Records drawn from a dataset:
BEGIN
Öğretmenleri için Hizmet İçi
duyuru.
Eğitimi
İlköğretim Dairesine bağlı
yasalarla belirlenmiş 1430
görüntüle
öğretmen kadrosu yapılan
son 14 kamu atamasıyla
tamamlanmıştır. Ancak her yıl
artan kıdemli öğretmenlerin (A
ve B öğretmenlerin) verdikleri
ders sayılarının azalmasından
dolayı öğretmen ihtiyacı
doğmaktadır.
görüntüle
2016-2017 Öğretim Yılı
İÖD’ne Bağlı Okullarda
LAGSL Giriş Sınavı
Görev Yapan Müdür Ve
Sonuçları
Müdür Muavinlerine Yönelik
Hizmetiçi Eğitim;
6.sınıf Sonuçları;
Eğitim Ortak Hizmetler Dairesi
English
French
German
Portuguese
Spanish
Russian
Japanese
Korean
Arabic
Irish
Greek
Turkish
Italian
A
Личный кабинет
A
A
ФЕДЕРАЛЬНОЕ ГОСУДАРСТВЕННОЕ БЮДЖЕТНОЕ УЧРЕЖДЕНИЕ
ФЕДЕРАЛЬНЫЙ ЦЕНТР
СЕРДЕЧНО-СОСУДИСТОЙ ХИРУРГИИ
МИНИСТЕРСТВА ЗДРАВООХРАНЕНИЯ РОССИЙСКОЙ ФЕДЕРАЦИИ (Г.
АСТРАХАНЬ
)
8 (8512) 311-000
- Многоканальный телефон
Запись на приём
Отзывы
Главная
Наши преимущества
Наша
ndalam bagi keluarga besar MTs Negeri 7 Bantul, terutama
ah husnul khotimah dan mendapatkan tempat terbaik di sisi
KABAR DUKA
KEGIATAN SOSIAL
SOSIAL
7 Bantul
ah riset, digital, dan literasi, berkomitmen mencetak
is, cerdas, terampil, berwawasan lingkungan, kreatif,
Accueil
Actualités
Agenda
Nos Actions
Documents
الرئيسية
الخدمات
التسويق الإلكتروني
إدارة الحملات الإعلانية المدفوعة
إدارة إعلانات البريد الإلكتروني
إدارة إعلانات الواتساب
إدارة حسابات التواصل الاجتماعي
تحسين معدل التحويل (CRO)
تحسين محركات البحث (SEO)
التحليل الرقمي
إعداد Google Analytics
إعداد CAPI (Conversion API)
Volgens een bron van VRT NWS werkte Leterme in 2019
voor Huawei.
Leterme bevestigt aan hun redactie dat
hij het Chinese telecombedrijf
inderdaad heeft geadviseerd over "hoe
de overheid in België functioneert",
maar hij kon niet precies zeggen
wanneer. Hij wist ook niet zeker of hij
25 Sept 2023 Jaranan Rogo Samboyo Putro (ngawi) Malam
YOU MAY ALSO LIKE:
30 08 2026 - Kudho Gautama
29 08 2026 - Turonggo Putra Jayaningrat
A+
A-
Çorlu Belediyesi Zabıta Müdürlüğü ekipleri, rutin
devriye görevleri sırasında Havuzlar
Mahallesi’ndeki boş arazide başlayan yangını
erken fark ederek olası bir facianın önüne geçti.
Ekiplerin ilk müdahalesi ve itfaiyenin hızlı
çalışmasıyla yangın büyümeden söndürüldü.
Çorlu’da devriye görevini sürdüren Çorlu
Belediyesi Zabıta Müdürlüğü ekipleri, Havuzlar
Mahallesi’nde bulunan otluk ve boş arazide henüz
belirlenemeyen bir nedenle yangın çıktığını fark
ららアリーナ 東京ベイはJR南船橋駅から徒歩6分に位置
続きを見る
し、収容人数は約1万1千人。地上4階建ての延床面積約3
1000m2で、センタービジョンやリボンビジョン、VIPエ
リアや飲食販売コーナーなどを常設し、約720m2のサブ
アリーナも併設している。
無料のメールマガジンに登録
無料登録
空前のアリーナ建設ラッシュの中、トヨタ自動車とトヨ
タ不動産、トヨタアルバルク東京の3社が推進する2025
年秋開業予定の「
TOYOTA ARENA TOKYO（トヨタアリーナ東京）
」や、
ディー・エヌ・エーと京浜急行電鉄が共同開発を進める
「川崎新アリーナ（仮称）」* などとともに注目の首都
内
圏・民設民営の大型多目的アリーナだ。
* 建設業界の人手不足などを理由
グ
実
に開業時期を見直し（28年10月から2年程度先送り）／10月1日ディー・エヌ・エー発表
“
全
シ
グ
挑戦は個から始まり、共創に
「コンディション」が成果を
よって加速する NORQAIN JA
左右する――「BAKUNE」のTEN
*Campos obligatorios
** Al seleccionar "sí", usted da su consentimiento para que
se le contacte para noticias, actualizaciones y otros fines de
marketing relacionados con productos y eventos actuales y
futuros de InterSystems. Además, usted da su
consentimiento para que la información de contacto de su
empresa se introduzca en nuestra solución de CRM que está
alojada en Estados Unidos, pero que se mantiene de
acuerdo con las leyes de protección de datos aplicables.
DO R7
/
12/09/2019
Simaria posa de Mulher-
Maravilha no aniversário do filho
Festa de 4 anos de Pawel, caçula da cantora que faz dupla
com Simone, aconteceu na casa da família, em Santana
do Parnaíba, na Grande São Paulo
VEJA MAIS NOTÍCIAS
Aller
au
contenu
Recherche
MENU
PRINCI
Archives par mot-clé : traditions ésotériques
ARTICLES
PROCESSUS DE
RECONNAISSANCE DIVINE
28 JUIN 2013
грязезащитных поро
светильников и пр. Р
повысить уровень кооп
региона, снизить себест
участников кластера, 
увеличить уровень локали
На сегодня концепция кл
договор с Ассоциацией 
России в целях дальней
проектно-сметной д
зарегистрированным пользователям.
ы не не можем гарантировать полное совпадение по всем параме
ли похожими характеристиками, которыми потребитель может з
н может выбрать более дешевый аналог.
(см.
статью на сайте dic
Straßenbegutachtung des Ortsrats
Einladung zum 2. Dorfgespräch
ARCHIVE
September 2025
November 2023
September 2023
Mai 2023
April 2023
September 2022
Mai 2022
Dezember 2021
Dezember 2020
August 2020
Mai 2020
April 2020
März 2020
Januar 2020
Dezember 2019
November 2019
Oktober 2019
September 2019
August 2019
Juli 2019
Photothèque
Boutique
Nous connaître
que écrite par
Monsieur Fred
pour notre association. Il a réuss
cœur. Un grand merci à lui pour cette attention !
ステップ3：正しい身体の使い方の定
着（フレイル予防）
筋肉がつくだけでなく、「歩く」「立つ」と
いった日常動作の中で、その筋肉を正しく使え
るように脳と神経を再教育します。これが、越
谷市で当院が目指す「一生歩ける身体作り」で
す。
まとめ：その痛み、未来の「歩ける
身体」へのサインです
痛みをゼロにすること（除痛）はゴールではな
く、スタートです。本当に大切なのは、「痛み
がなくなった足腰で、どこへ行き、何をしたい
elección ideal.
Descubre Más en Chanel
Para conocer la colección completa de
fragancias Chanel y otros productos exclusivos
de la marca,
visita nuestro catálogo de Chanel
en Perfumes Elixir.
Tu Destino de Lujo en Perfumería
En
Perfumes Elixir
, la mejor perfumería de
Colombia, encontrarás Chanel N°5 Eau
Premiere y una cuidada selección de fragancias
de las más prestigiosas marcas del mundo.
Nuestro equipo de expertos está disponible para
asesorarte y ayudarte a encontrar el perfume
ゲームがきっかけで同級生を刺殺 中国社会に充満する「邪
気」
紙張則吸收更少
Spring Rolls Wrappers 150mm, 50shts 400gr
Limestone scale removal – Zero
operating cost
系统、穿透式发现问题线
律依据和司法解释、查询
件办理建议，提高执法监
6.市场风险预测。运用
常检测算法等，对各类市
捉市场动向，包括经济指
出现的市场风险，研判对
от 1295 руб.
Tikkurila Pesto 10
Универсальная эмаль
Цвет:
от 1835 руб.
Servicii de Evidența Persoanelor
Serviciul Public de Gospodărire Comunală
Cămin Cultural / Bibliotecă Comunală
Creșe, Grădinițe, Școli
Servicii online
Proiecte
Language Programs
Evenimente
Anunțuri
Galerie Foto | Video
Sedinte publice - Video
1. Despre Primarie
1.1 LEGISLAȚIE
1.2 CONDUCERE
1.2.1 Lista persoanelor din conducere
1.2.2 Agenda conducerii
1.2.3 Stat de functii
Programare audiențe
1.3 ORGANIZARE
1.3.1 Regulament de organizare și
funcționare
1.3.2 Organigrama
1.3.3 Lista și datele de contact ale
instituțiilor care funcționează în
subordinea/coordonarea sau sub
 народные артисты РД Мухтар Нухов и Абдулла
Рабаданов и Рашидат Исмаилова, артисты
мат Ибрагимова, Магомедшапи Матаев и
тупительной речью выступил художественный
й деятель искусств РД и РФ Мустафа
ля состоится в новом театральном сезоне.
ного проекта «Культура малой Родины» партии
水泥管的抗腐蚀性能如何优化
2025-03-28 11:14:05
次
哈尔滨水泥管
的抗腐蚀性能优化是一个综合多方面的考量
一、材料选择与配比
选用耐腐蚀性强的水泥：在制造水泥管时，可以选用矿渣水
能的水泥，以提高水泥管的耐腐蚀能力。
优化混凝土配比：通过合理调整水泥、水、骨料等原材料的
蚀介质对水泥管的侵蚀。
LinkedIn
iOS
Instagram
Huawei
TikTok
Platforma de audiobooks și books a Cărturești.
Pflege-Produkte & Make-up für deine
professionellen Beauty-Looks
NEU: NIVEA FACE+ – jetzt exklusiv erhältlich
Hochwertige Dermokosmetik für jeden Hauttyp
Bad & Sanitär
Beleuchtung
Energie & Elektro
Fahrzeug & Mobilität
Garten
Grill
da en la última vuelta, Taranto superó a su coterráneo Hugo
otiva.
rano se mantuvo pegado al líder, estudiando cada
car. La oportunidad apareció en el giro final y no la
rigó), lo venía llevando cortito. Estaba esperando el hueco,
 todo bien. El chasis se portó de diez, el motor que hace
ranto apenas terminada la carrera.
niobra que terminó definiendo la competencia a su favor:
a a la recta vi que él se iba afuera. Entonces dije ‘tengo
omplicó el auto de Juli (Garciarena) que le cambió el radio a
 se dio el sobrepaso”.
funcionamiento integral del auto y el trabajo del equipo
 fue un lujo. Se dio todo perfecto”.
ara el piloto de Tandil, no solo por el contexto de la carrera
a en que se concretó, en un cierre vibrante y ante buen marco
END
TASK: Reproduce the lines of the records exactly, from the first one through the line that contains "ndalam bagi keluarga".

EXERCISE SOLUTION:
Öğretmenleri için Hizmet İçi
duyuru.
Eğitimi
İlköğretim Dairesine bağlı
yasalarla belirlenmiş 1430
görüntüle
öğretmen kadrosu yapılan
son 14 kamu atamasıyla
tamamlanmıştır. Ancak her yıl
artan kıdemli öğretmenlerin (A
ve B öğretmenlerin) verdikleri
ders sayılarının azalmasından
dolayı öğretmen ihtiyacı
doğmaktadır.
görüntüle
2016-2017 Öğretim Yılı
İÖD’ne Bağlı Okullarda
LAGSL Giriş Sınavı
Görev Yapan Müdür Ve
Sonuçları
Müdür Muavinlerine Yönelik
Hizmetiçi Eğitim;
6.sınıf Sonuçları;
Eğitim Ortak Hizmetler Dairesi
English
French
German
Portuguese
Spanish
Russian
Japanese
Korean
Arabic
Irish
Greek
Turkish
Italian
A
Личный кабинет
A
A
ФЕДЕРАЛЬНОЕ ГОСУДАРСТВЕННОЕ БЮДЖЕТНОЕ УЧРЕЖДЕНИЕ
ФЕДЕРАЛЬНЫЙ ЦЕНТР
СЕРДЕЧНО-СОСУДИСТОЙ ХИРУРГИИ
МИНИСТЕРСТВА ЗДРАВООХРАНЕНИЯ РОССИЙСКОЙ ФЕДЕРАЦИИ (Г.
АСТРАХАНЬ
)
8 (8512) 311-000
- Многоканальный телефон
Запись на приём
Отзывы
Главная
Наши преимущества
Наша
ndalam bagi keluarga besar MTs Negeri 7 Bantul, terutama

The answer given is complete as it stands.